市民講座「北端という表象―大島渚『少年』と稚内」の後で

「北端という表象―大島渚『少年』と稚内」の市民講座を先ほどすませてきた。お客さんは少なかったけど、講座終了後の質疑がとても楽しかった。それはお客さんのなかに69年当時、アートシアター新宿文化で『少年』を観ており、その時はまさか自分が稚内に住むことになるとは思わなかったけど、その後、都合で稚内に住むようになったという方が来ておられたからだったりする。

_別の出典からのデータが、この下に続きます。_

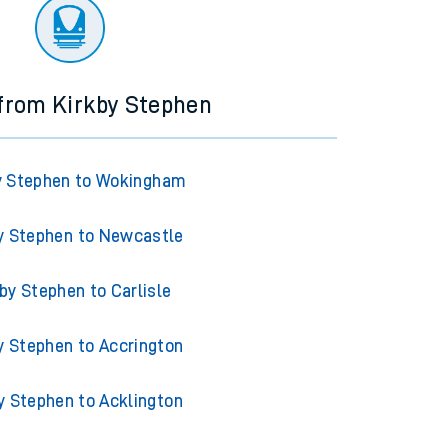
ourney.
 from Kirkby Stephen
y Stephen to Wokingham
y Stephen to Newcastle
by Stephen to Carlisle
y Stephen to Accrington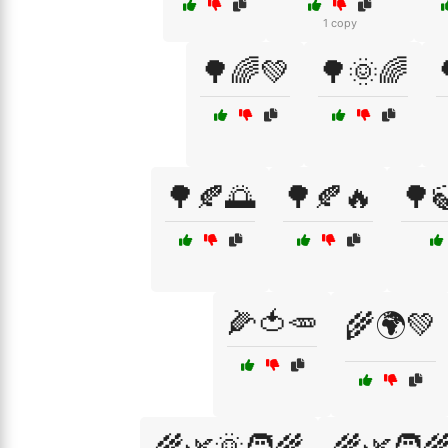
1 copy
🌳🌈💚
🌳🌞🌈
🌳🍂🌅
🌳🍂🔥
🌳
🌽🍅🥕
🌾🌍💚
🌾🌿🌞🧑‍🌾
🌾🌿🧑‍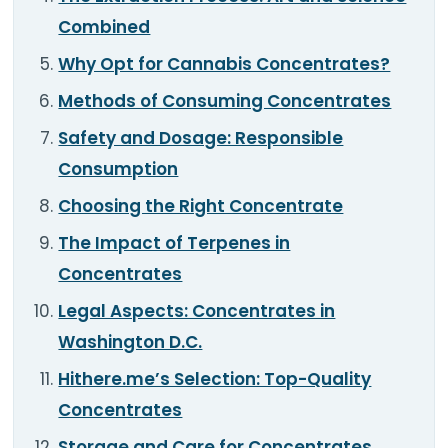
Combined
Why Opt for Cannabis Concentrates?
Methods of Consuming Concentrates
Safety and Dosage: Responsible
Consumption
Choosing the Right Concentrate
The Impact of Terpenes in
Concentrates
Legal Aspects: Concentrates in
Washington D.C.
Hithere.me’s Selection: Top-Quality
Concentrates
Storage and Care for Concentrates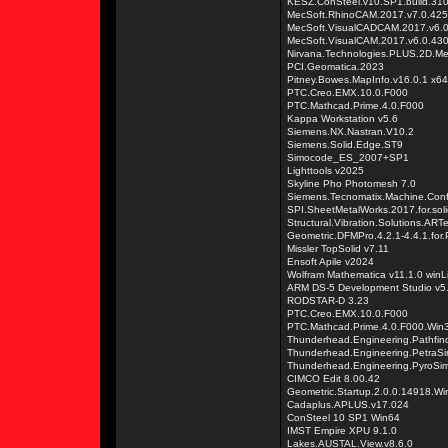
KESZ.ConSteel.v10.SP1.build.31
MecSoft.RhinoCAM.2017.v7.0.425.
MecSoft.VisualCADCAM.2017.v6.
MecSoft.VisualCAM.2017.v6.0.430
Nirvana.Technologies.PLUS.2D.M
PCI.Geomatica.2023
Pitney.Bowes.MapInfo.v16.0.1 x64
PTC.Creo.EMX.10.0.F000
PTC.Mathcad.Prime.4.0.F000
Kappa Workstation v5.6
Siemens.NX.Nastran.V10.2
Siemens.Solid.Edge.ST9
Simocode_ES_2007+SP1
Lighttools v2025
Skyline Pho Photomesh 7.0
Siemens.Tecnomatix.Machine.Confi
SPI.SheetMetalWorks.2017.for.sol
Structural.Vibration.Solutions.AR
Geometric.DFMPro.4.2.1-4.4.1.for
Missler TopSolid v7.11
Ensoft Apile v2024
Wolfram Mathematica v11.1.0 winL
ARM DS-5 Development Studio v5
RODSTAR-D 3.23
PTC.Creo.EMX.10.0.F000
PTC.Mathcad.Prime.4.0.F000.Win
Thunderhead.Engineering.Pathfin
Thunderhead.Engineering.PetraS
Thunderhead.Engineering.PyroSi
CIMCO Edit 8.00.42
Geometric.Startup.2.0.0.14918.Wi
Cadaplus.APLUS.v17.024
ConSteel 10 SP1 Win64
IMST Empire XPU 9.1.0
Lakes.AUSTAL.View.v8.6.0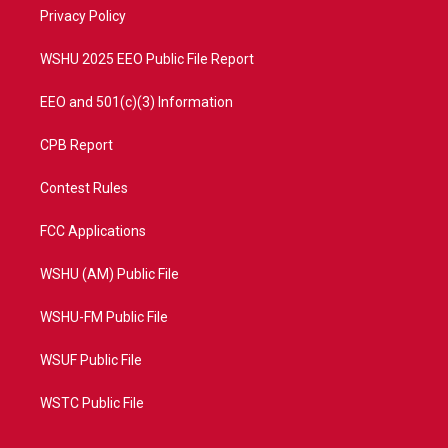
r
r
e
o
a
k
Privacy Policy
m
WSHU 2025 EEO Public File Report
EEO and 501(c)(3) Information
CPB Report
Contest Rules
FCC Applications
WSHU (AM) Public File
WSHU-FM Public File
WSUF Public File
WSTC Public File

〈風景論映画〉の均質化される風景への批判からはみ出すような、「日本の内部にありながら、現実を越えてゆく外部性を付加された場所としての稚内」の表象を、劇映画『少年』のなかに読み取るというのが、今回のために私が準備したアイデアだった訳だが、その方はこのアイデアについて「稚内に住んでみるとそこに日常を越えてゆく外部性など本当は存在しない訳で、だからこそ更なる外部性が必要とされるのだろう」と述べておられた。そして、「だからといって南下することに外部性は見出せないので、その場合のさらなる外部性は、例えばさらに北に、ロシア文化に求められたりするのだろう」とも述べておられた。その通りだと思う。人生の途中で、稚内の外側から稚内にやって来た者として、その感覚はとてもよく理解できる。そして劇中の少年の場合、そのような更なる外部性は「アンドロメダ星雲からやってくる宇宙人」や、「事故死した見知らぬ少女」として象徴化され、内面化されることになったのだといえる。

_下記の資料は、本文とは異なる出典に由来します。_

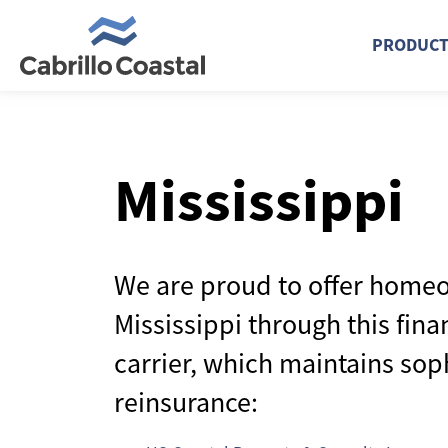
PRODUC
Mississippi
We are proud to offer homeo
Mississippi through this fina
carrier, which maintains sop
reinsurance: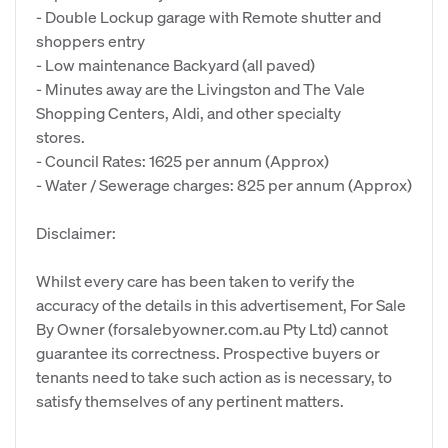
- Double Lockup garage with Remote shutter and
shoppers entry
- Low maintenance Backyard (all paved)
- Minutes away are the Livingston and The Vale
Shopping Centers, Aldi, and other specialty
stores.
- Council Rates: 1625 per annum (Approx)
- Water / Sewerage charges: 825 per annum (Approx)
Disclaimer:
Whilst every care has been taken to verify the
accuracy of the details in this advertisement, For Sale
By Owner (forsalebyowner.com.au Pty Ltd) cannot
guarantee its correctness. Prospective buyers or
tenants need to take such action as is necessary, to
satisfy themselves of any pertinent matters.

また、職場の同僚のなかには稚内で生まれ育った方が何人もいるのだが、その方々からは、『少年』のなかに登場する風景について、いくつかの興味深い、地元民ならではのコメントを頂いた。交通事故のあった陸橋のシーンについては、「港三丁目の陸橋ではなく、今はもう無くなった潮見四丁目の陸橋ではないか」とのこと。また、駅前のシーンについては「稚内じゃなくて、恐らく小樽で撮影されたものじゃないか」等々。とても面白いコメントであり、撮影の様子を想像すると楽しい。確かに駅前のシーンの風景には違和感がある。もしかしたら稚内で撮影されたシーンは意外と少ないのかもしれない。

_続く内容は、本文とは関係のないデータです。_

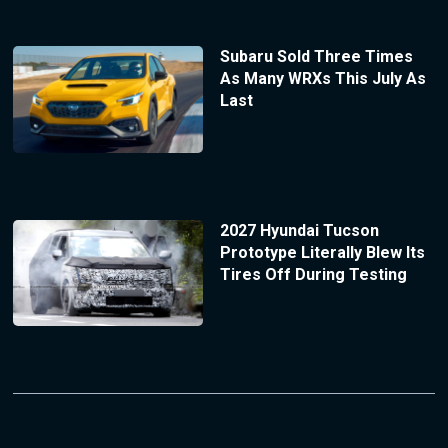
Subaru Sold Three Times
As Many WRXs This July As
Last
2027 Hyundai Tucson
Prototype Literally Blew Its
Tires Off During Testing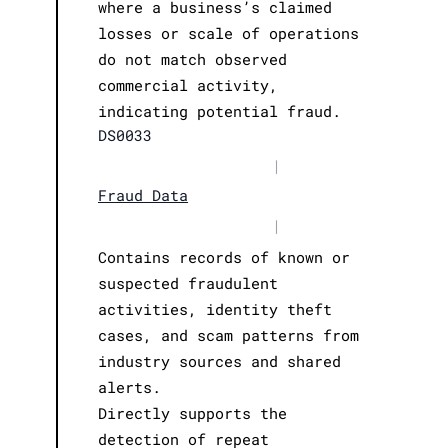
where a business’s claimed
losses or scale of operations
do not match observed
commercial activity,
indicating potential fraud.
DS0033
|
Fraud Data
|
Contains records of known or
suspected fraudulent
activities, identity theft
cases, and scam patterns from
industry sources and shared
alerts.
Directly supports the
detection of repeat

いろいろと準備は大変だったけど、今回の市民講座を一番楽しんだのは間違いなく自分だったと思う。結果的にとても満足している。しかし、60年代にアートシアター新宿文化に通っていたような方を前にして、その時生まれてもいなかったくせに60年代の映画を語る私の状況は、まさしく釈迦に説法以外のなにものでもなかった(笑)。